Shortly after the anthem was under way, the real, live condor mascot decided to ditch the script—busting loose from its handler's grasp. The handler and other brave souls gave chase—stumbling and bumbling across the ice as the bird went straight-up #YOLO.
It sounds too bizarre; too fantastic to have happened—but late Pirates pitcher Doc Ellis stuck to his story about his...state of mind...during his "No-No" in 1970. Ellis—who partied hard and likes his illegal substances—claims he was under the influence of LSD when it happened.
While there is no way to get the absolute truth, more than a few of his contemporaries (on the field and in the media) believe it...and the legend has been examined and brought to life in often amazing fashion.
In March 2013 everyone was still talking about whether or not Bulls point guard Derrick Rose would return for the playoffs—about 10 months after tearing his ACL in the previous postseason.
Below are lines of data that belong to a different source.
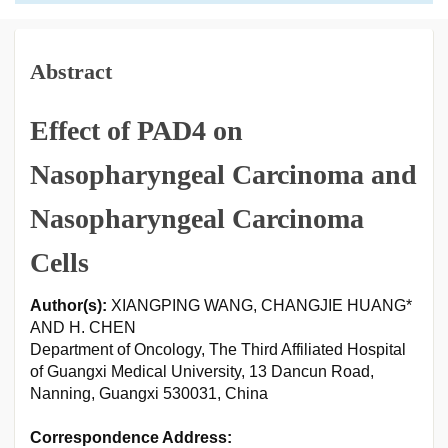
Abstract
Effect of PAD4 on
Nasopharyngeal Carcinoma and
Nasopharyngeal Carcinoma
Cells
Author(s):
XIANGPING WANG, CHANGJIE HUANG*
AND H. CHEN
Department of Oncology, The Third Affiliated Hospital
of Guangxi Medical University, 13 Dancun Road,
Nanning, Guangxi 530031, China
Correspondence Address: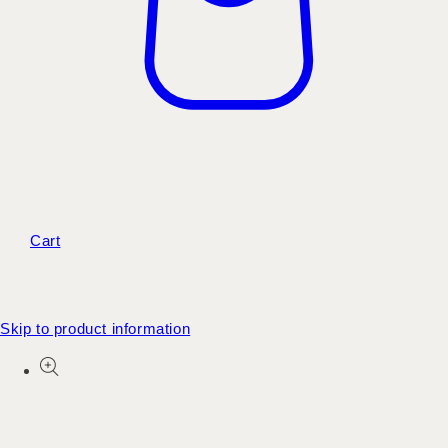
Cart
Skip to product information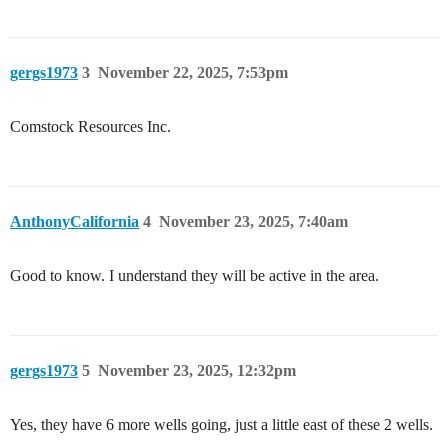
gergs1973
3
November 22, 2025, 7:53pm
Comstock Resources Inc.
AnthonyCalifornia
4
November 23, 2025, 7:40am
Good to know. I understand they will be active in the area.
gergs1973
5
November 23, 2025, 12:32pm
Yes, they have 6 more wells going, just a little east of these 2 wells.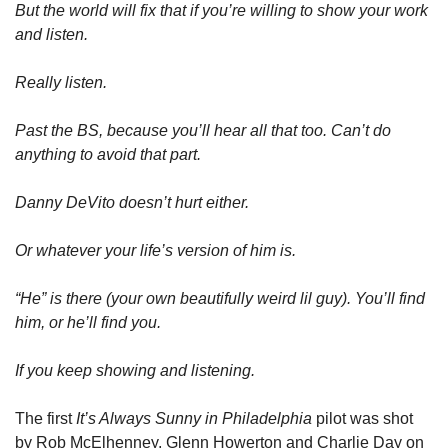
But the world will fix that if you’re willing to show your work 
and listen. 
Really listen. 
Past the BS, because you’ll hear all that too. Can’t do 
anything to avoid that part. 
Danny DeVito doesn’t hurt either. 
Or whatever your life’s version of him is. 
“He” is there (your own beautifully weird lil guy). You’ll find 
him, or he’ll find you.
If you keep showing and listening. 
The first 
It’s Always Sunny in Philadelphia
 pilot was shot 
by Rob McElhenney, Glenn Howerton and Charlie Day on 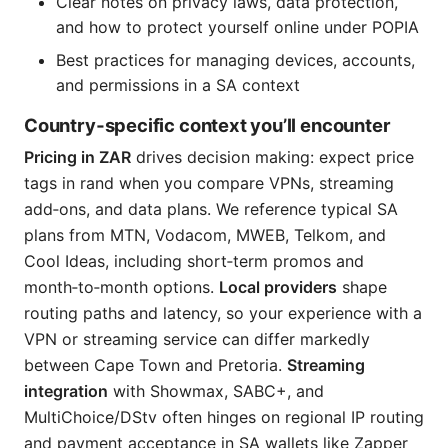
Clear notes on privacy laws, data protection,
and how to protect yourself online under POPIA
Best practices for managing devices, accounts,
and permissions in a SA context
Country‑specific context you’ll encounter
Pricing in ZAR
drives decision making: expect price
tags in rand when you compare VPNs, streaming
add‑ons, and data plans. We reference typical SA
plans from MTN, Vodacom, MWEB, Telkom, and
Cool Ideas, including short‑term promos and
month‑to‑month options.
Local providers
shape
routing paths and latency, so your experience with a
VPN or streaming service can differ markedly
between Cape Town and Pretoria.
Streaming
integration
with Showmax, SABC+, and
MultiChoice/DStv often hinges on regional IP routing
and payment acceptance in SA wallets like Zapper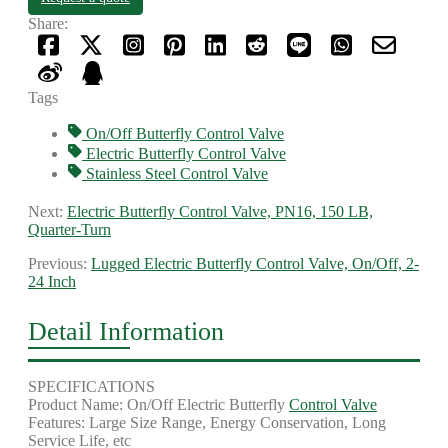
Share:
Tags
On/Off Butterfly Control Valve
Electric Butterfly Control Valve
Stainless Steel Control Valve
Next:
Electric Butterfly Control Valve, PN16, 150 LB,
Quarter-Turn
Previous:
Lugged Electric Butterfly Control Valve, On/Off, 2-
24 Inch
Detail Information
SPECIFICATIONS
Product Name: On/Off Electric Butterfly
Control Valve
Features: Large Size Range, Energy Conservation, Long
Service Life, etc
Well…while we were talking about it…Peoria's Matthew Thompson was probably eating his feelings alone in his closet while crying.
Let me explain.
It seems Mr. Thompson—an able-bodied 25-year-old male—took the news of Rose's injury a little harder than the rest of us. According to the lawsuit he filed against the Bulls superstar, Rose's inability to play last season "caused him to have mental breakdowns and emotional distress, which ultimately led to obesity issues."
So Derrick Rose can barely walk for months, and that made Matthew Thompson obese. Gotta love that logic.